I think Mr. C and Doc summed it up nicely.  This is the way I explain it to my students, "I am not Mr. Parker, I cannot be Mr. Parker, I do not want to be Mr. Parker.  I am not Mr. C, I cannot be Mr. C, I do not want to be Mr. C.  You are not me....."

Kenpo can only be as complete as the individual studying it.


----------



## Zoran (Mar 30, 2004)

Goldendragon7 said:
			
		

> heee heee......
> 
> No, it certainly is not complete... realistic Arts usually aren't.  Most people are having enough trouble trying to figure out what is actually available here already, much less being able to evaluate what can be expanded upon.... LOL
> :asian:





			
				Doc said:
			
		

> Let's look at it this way. Ed Parker's Kenpo in any interpretation was not complete, however what most should be doing is trying to improve THEIR Kenpo, NOT Ed Parker's. Although we may all like to think differently the truth is most can't understand what they have, let alone improve it for someone else. Work on your kenpo and leave Parker's alone.





			
				Seig said:
			
		

> I think Mr. C and Doc summed it up nicely. This is the way I explain it to my students, "I am not Mr. Parker, I cannot be Mr. Parker, I do not want to be Mr. Parker. I am not Mr. C, I cannot be Mr. C, I do not want to be Mr. C. You are not me....."
> 
> Kenpo can only be as complete as the individual studying it.



Common sense?  :erg: 

Please don't mess up my stereo typing of AK practitioners as over complicating things.


----------



## Touch Of Death (Mar 30, 2004)

Not all of us are lucky enough to have a "grandmaster" winking at us, with books ghost written by Senior Grandmasters, and telling us we are on the right track. Sometimes the study of another system is what opens doors where they were not accessible before. To use kenpo as an excuse to stop exploring and expanding does you a great disservice. Half the kenpoists out there stopped listening to Mr. Parker back in the seventies. I have no doubt that another half of the kenpoists he had, he would have lost once he announced his next change. Why seek when your local  "grandmaster" has sought for you?
Sean :asian:


----------



## MJS (Mar 30, 2004)

Touch'O'Death said:
			
		

> Not all of us are lucky enough to have a "grandmaster" winking at us, with books ghost written by Senior Grandmasters, and telling us we are on the right track. Sometimes the study of another system is what opens doors where they were not accessible before. To use kenpo as an excuse to stop exploring and expanding does you a great disservice. Half the kenpoists out there stopped listening to Mr. Parker back in the seventies. I have no doubt that another half of the kenpoists he had, he would have lost once he announced his next change. Why seek when your local  "grandmaster" has sought for you?
> Sean :asian:



Yes, Thank you!!  My thoughts exactly.  There are some people who dont live close to a Senior, so we pretty much have to go with the hand that was dealt to us.  Faulting someone because they dont have that option, or because we might look elsewhere to supplement what we dont have is also wrong.

Mike


----------



## Goldendragon7 (Mar 30, 2004)

MJS said:
			
		

> Faulting someone because because we might look elsewhere to supplement what we don't have is also wrong.   Mike



Who said that?

 :asian:


----------



## Old Fat Kenpoka (Mar 30, 2004)

Goldendragon7 said:
			
		

> Who said that?
> 
> :asian:



I think his name was...oh I'd better just not say anything.


----------



## MJS (Mar 30, 2004)

Goldendragon7 said:
			
		

> Who said that?
> 
> :asian:



Not in those exact words, but it was hinted at.  Look at some of the past posts.  I've talked for how long now about the importance of stand up guys learning about the ground.  My answer- "Why do you need to crosstrain when its already in there?"  

Mike


----------



## MJS (Mar 30, 2004)

Old Fat Kenpoka said:
			
		

> I think his name was...oh I'd better just not say anything.

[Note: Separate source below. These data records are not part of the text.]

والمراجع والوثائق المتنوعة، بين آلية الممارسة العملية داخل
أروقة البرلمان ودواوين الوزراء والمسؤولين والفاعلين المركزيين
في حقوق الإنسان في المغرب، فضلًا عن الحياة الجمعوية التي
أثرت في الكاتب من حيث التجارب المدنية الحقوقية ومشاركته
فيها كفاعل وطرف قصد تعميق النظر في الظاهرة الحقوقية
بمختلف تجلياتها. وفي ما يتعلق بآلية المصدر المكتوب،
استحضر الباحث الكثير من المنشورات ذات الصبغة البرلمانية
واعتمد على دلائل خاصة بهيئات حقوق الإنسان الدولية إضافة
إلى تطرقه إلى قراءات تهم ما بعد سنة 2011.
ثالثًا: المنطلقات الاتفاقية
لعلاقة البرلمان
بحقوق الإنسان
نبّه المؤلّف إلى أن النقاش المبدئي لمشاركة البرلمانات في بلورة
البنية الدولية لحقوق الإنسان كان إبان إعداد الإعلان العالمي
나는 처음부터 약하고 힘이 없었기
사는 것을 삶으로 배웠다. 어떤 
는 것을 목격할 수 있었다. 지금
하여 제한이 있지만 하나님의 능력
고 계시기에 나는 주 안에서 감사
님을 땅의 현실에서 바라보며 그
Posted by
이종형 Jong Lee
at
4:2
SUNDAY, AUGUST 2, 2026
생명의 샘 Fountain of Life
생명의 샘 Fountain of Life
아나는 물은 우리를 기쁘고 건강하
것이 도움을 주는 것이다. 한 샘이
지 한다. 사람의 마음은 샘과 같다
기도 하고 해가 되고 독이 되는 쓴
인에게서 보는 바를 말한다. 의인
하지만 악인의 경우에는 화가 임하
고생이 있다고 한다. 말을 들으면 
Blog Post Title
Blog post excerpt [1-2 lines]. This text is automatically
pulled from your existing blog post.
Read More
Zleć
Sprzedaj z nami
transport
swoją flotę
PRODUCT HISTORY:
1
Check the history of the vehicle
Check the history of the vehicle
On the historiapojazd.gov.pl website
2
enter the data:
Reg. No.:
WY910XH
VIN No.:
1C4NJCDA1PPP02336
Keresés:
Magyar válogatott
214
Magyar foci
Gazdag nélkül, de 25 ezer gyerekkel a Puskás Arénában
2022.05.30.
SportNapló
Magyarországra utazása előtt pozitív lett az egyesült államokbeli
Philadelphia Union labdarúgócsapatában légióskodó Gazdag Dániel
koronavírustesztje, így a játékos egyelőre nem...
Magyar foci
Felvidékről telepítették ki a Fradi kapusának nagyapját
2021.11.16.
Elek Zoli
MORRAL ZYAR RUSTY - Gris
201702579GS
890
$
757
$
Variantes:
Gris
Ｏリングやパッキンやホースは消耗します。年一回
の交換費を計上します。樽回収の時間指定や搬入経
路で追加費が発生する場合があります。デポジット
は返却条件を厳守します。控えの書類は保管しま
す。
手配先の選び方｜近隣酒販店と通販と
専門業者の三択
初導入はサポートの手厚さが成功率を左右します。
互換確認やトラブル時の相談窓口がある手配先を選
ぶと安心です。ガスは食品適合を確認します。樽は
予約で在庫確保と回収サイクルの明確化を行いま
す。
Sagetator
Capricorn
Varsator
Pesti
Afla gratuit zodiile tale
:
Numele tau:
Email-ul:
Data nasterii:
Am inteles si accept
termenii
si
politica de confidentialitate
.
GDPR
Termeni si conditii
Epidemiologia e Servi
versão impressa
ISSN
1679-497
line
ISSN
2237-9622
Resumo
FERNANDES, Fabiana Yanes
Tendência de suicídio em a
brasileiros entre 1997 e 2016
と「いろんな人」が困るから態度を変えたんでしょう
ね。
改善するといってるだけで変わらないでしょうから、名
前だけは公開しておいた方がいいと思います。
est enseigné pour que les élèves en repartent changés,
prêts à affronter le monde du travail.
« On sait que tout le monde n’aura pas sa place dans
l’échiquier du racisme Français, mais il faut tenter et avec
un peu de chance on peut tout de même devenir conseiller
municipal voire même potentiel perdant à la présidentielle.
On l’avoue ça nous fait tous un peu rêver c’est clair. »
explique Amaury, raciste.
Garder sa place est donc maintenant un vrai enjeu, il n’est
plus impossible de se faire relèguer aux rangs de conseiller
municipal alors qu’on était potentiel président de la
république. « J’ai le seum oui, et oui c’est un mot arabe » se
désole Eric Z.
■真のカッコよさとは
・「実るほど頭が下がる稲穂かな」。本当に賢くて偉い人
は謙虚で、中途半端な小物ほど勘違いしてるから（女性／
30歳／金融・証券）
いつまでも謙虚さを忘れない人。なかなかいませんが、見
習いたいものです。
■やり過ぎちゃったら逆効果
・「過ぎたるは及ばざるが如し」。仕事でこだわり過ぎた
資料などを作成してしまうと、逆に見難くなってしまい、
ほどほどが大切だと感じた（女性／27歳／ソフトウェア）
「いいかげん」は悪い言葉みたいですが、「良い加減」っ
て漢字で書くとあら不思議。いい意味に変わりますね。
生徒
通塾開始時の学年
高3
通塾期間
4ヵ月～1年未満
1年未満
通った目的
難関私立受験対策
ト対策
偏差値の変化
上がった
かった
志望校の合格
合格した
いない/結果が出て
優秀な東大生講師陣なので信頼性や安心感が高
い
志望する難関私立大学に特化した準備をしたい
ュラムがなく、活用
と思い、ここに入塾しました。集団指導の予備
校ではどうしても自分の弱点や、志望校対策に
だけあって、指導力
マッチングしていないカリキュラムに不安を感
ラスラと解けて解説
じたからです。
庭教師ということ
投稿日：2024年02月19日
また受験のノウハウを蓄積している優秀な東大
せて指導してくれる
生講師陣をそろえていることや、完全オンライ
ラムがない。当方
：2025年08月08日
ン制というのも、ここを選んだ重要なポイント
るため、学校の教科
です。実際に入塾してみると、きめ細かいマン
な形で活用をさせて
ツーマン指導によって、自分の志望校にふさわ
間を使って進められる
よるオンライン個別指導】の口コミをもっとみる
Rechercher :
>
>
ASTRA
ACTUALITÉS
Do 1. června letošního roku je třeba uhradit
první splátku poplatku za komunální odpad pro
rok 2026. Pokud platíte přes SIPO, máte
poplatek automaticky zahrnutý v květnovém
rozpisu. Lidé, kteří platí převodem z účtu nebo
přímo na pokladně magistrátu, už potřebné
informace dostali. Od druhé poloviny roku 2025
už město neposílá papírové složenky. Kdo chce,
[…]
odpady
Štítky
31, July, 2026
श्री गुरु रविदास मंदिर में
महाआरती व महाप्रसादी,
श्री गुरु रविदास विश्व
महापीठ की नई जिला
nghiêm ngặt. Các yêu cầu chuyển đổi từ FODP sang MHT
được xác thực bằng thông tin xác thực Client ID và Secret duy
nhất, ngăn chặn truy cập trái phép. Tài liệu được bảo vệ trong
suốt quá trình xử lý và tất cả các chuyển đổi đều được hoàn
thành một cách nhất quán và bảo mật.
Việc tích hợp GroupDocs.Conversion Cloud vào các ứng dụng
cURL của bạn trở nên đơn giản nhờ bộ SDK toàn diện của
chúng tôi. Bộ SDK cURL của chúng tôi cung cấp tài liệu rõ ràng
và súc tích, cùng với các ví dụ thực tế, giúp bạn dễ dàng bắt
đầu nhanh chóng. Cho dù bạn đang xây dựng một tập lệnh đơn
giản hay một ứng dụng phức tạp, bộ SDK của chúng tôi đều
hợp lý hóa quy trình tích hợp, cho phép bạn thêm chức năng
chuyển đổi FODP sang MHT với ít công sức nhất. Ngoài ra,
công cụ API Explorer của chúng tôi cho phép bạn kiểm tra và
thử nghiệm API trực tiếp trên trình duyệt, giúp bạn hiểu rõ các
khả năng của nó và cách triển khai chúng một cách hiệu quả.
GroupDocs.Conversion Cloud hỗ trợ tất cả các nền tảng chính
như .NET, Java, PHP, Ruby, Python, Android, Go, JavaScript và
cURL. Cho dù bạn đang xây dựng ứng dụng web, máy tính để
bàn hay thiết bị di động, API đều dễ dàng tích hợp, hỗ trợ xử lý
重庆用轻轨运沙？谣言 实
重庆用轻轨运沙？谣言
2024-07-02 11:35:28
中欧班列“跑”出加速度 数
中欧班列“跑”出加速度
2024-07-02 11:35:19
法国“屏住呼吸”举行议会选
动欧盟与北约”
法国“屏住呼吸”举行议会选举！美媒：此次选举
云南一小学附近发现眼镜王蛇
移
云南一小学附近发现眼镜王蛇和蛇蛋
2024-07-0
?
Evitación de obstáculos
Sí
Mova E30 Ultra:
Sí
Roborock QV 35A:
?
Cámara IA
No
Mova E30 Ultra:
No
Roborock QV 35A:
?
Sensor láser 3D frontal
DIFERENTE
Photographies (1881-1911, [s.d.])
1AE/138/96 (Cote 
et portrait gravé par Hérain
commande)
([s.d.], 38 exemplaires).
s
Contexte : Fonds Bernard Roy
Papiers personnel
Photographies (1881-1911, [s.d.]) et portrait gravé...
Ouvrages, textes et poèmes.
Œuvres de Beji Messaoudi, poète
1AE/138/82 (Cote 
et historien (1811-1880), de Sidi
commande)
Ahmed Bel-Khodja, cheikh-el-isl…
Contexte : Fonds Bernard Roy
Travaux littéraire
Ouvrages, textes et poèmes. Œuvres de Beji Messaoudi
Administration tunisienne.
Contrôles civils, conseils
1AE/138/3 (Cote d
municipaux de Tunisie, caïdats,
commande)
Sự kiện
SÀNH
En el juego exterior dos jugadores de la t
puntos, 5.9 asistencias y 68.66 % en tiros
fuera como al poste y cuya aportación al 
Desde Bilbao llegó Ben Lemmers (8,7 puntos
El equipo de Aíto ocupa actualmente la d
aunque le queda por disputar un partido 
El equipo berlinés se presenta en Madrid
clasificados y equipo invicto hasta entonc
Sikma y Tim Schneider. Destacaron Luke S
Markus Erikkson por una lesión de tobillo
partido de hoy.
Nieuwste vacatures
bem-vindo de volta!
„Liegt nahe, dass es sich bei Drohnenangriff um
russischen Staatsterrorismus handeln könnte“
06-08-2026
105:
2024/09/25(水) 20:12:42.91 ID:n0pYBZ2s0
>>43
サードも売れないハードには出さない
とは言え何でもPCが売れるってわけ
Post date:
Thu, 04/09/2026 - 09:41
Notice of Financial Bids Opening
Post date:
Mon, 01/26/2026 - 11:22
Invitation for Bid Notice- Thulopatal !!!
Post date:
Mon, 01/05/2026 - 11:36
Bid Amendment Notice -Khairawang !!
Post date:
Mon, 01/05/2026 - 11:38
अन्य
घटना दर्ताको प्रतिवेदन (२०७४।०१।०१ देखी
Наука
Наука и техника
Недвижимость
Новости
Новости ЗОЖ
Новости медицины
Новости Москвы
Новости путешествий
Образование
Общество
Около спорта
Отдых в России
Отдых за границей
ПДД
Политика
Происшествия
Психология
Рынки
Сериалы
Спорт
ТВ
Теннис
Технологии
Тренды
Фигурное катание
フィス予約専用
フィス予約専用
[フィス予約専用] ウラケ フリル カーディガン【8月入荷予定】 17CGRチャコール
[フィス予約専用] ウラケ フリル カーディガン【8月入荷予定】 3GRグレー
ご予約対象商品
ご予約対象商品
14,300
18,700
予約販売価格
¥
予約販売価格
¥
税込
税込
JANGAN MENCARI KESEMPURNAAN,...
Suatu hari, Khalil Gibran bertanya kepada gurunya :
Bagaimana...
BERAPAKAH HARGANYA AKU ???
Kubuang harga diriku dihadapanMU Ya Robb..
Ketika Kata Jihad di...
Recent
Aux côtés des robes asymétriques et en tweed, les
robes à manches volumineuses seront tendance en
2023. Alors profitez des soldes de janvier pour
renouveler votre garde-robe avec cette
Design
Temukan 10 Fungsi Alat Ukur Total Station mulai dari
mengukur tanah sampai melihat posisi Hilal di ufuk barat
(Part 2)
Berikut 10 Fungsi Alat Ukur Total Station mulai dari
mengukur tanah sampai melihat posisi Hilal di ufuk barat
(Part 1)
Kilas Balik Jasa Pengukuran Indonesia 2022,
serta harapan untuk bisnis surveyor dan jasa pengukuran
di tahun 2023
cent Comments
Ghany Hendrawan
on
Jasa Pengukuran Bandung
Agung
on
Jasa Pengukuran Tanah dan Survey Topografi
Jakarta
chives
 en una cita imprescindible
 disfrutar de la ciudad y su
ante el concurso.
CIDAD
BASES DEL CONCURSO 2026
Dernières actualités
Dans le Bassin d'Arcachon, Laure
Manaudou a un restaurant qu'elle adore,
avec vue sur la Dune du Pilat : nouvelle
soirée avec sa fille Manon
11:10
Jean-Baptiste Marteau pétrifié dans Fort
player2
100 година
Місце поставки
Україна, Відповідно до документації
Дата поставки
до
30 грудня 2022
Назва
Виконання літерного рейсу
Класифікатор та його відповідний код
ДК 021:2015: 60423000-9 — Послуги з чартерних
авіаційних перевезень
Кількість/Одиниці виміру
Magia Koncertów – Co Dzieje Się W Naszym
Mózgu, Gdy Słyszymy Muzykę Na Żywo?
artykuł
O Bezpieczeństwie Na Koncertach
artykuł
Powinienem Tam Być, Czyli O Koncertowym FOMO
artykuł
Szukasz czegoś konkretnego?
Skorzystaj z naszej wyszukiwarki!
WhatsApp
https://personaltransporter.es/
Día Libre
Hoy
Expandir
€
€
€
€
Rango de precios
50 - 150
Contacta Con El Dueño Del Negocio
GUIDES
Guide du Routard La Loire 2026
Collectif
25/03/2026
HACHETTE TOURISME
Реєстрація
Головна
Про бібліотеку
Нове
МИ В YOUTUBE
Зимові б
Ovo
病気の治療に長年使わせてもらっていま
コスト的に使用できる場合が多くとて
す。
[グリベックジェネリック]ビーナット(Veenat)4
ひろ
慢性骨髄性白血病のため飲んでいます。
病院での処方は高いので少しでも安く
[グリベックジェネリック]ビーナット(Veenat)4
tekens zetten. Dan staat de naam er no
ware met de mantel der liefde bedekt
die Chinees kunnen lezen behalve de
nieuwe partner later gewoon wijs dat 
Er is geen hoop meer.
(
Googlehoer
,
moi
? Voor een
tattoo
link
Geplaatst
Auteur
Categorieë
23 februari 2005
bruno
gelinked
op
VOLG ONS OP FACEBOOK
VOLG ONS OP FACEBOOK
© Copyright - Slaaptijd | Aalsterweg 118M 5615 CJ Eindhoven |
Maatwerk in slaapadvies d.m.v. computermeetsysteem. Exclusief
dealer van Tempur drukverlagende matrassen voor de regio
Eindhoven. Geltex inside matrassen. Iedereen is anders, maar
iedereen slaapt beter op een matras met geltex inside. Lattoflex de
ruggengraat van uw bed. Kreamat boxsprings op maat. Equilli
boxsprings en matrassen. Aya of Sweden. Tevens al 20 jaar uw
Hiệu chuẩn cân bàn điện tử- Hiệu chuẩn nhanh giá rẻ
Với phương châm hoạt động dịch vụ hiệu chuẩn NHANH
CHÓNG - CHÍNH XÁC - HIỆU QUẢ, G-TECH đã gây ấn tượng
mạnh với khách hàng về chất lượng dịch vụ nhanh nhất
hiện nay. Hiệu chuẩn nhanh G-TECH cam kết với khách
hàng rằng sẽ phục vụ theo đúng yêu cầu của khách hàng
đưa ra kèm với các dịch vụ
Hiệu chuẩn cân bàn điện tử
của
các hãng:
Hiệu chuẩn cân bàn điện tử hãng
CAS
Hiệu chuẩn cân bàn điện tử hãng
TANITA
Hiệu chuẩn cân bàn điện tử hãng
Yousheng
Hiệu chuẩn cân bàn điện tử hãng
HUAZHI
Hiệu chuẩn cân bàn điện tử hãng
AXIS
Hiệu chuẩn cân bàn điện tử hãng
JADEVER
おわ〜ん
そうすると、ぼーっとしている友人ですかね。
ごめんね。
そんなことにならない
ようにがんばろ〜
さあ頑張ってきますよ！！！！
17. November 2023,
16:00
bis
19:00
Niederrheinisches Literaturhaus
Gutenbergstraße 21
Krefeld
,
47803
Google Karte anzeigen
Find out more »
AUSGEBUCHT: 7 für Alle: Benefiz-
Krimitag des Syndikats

 :boing2:  :boing2:  :boing2: 

Mike


----------



## Seig (Mar 30, 2004)

MJS said:
			
		

> Yes, Thank you!! My thoughts exactly. There are some people who dont live close to a Senior, so we pretty much have to go with the hand that was dealt to us. Faulting someone because they dont have that option, or because we might look elsewhere to supplement what we dont have is also wrong.
> 
> Mike


Sorry, I have to take issue with this.  I do not live within reasonable distance of my instructor.  Not only did I seek him out, I went to considerable effort to not only bring him to me, but to do so on a regular basis.  With the electronic age such as it is, there is no reason other than time that I cannot learn something from him everyday.  Statements like, no one is close are no longer viable.


----------



## rmcrobertson (Mar 30, 2004)

It's also worth considering the notion that after a certain point--fourth/fifth degree, say, after around twenty years in--we might oughta consider easing off on blaming the system, or our instructors, for our own lack of imagination and faith (there's an oxymoron to contemplate), or our own inertia and unwillingness to open up, or own own fetishization and pomposity...

Thank goodness I'm not there yet. Otherwise, I'd be forced to examine myself--which, I'd thought, was a big chunk of what martial arts were all about. 

Oh well. Could be worse...could be English teachers. "The fault, dear Brutus, lies not in our stars, but in ourselves/That we be slaves..."

Hm.


----------



## Kenpo Yahoo (Mar 31, 2004)

> It's also worth considering the notion that after a certain point--fourth/fifth degree, say, after around twenty years in--we might oughta consider easing off on blaming the system, or our instructors, for our own lack of imagination and faith (there's an oxymoron to contemplate), *or our own inertia and unwillingness to open up, or own own fetishization and pomposity...*



Hey Pot, the Kettle just called and he has something he wants to tell you!!!

I would move it up to after 1st degree because after your first things get a little more wishy washy as to who knows how or what.  I was under the impression that you were the one who was unwilling to be open to outside ideas.  You also seem obsessed with the evils of binary systems.  Sure life isn't always that simple, but in alot of cases things can get widdled down to left or right, up or down, hot or cold, black or white, and traditional or non-traditional.  I admit that their are times when things might be right in the middle, luke warm, or gray, but this isn't always the case.  You talk about how people are pompous and unwilling to open up, yet you have never even stepped out to see what else is around.  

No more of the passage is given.